The advantage of implementing a SWAR type unit over a scalar unit is simple to understand, if an ALU does not contain the SWAR mechanism that allows it to function as a SIMD unit with less precision data. , it will perform them at the same time. speed. that the data of the highest precision. What does it mean? A 32-bit unit without SWAR support, in case it needs to execute the same instruction on 16-bit data, will do so at the same speed as a 32-bit unit. On the other hand, if the ALU supports SWAR, it will be able to execute two 16-bit instructions in the same cycle, in the case where the two follow one another.

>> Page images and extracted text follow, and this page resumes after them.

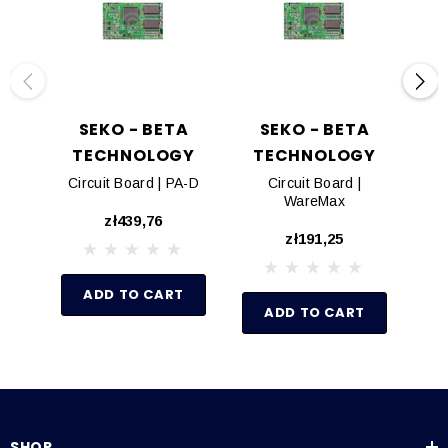
SEKO - BETA
SEKO - BETA
TECHNOLOGY
TECHNOLOGY
T
Circuit Board | PA-D
Circuit Board |
Ci
WareMax
zł439,76
zł191,25
ADD TO CART
ADD TO CART
SHOP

SWAR as a patch for the AI

AI brain node

Artificial intelligence algorithms have a peculiarity, they tend to work with very low precision data and today most ALUs work with 32 bit precision. This means adding 16, 8, and even 4-bit precision ALUs to a processor to speed up these algorithms. Which complicates the processor, but the engineers didn’t fall into this error and started pulling the SIMD to the registry in a peculiar way, especially on GPUs.

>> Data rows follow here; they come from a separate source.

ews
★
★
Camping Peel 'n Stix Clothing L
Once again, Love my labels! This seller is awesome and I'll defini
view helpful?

Is it possible to combine a conventional ALU SIMD with a SWAR design? Well yes, and this is what, for example, AMD does in its GPUs where each of the 32-bit ALUs that make up the SIMD units of its RDNA GPUs supports register-based SIMD and can therefore be subdivided into two 16-bit, 4 of 8 bits or 8 of 4 bits.

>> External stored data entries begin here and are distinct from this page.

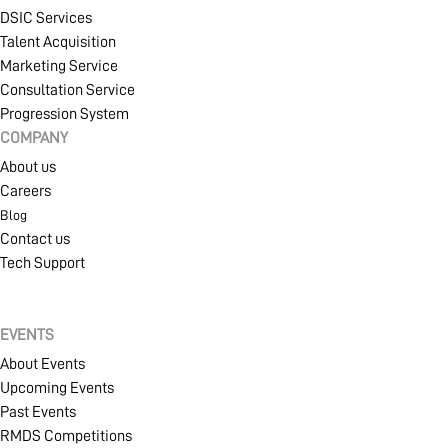
DSIC Services
Talent Acquisition
MEMBERSHIP
Marketing Service
Consultation Service
Progression System
COMPANY
PROJECT PORTAL
About us
Careers
Blog
LEARN
Contact us
Tech Support
EVENTS
EVENTS
About Events
Upcoming Events
SOLUTIONS
Past Events
RMDS Competitions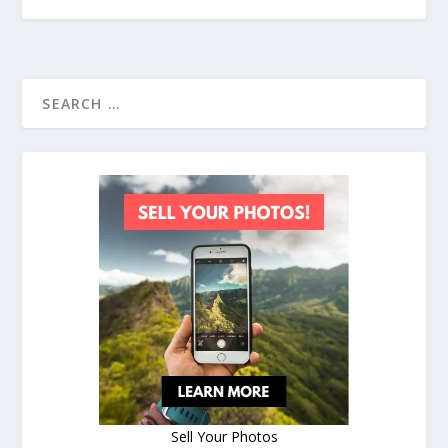
Sell Your Photos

In the case of NVIDIA, they put the onus of speeding up algorithms for AI to the Tensor Cores, which are systolic arrays made up of 16-bit floating-point ALUs interconnected with each other in a three-way matrix. axes, hence the name of the unit. Tensor. They are not SIMD units, but each of their ALUs supports register SIMD by being able to perform twice as many operations with 8-bit precision and four times with 4-bit precision. Either way, Tensor units are important because they are designed to speed up die-to-die operations to a much higher speed than with a SIMD unit.

Table of Contents

  • ALU and their complexity
  • What is the SWAR concept?
  • Learn more about the SWAR concept?
  • SWAR as a patch for the AI
Tags: AccelerateGPUsmultimediaprocessorsSWAR
Previous Post

wireless charging and noise cancellation for less than 46 $

Next Post

Picture of the day: The legendary Windows XP background image, carefully revised

The Boss

The Boss

Gamer, passionate about video games, technologies, gadgets and everything related to the world of electronics.

Related Posts

PC

Huawei Watch GT 3 Pro: Meet Huawei’s new smartwatch

May 19, 2022
PC

NVIDIA releases new security drivers for Windows 7

May 19, 2022
PC

The Huawei Mate Xs 2 arrives in Europe: Premiere, price and where to buy

May 18, 2022
PC

CORSAIR Vengeance DDR5 RAM review

May 18, 2022
PC

They present the Acer Swift 3: Availability, price and benefits

May 18, 2022
PC

What are El Xokas headphones and why do you use them?

May 18, 2022
Next Post

Picture of the day: The legendary Windows XP background image, carefully revised

Leave a Reply Cancel reply

Your email address will not be published. Required fields are marked *

  • The Wholesome Direct and Guerrilla Collective Showcase will take place on June 11th
  • iOS 15.6 beta 1 now available for download a few days after experiencing iOS 16
  • Survival game becomes a top seller on Steam overnight
  • F1 22 will hit 4K/60fps on Xbox Series and PS5
  • the new OnePlus game edition that reduces the price by improving the camera and the battery
  • Home
  • Contact Us
  • Privacy Policy
  • Contact Us
  • Cookies
  • Privacy Policy

© 2021 IgamesNews - The Best Video Game Website in English.

No Result
View All Result
  • Home
  • Forum
  • PC
  • Sony
    • PlayStation
    • Ps5
  • Nintendo
    • Switch
  • Microsoft
    • Xbox One
  • Mobile
    • Android
    • Ios
  • Reviews
    • Guides

© 2021 IgamesNews - The Best Video Game Website in English.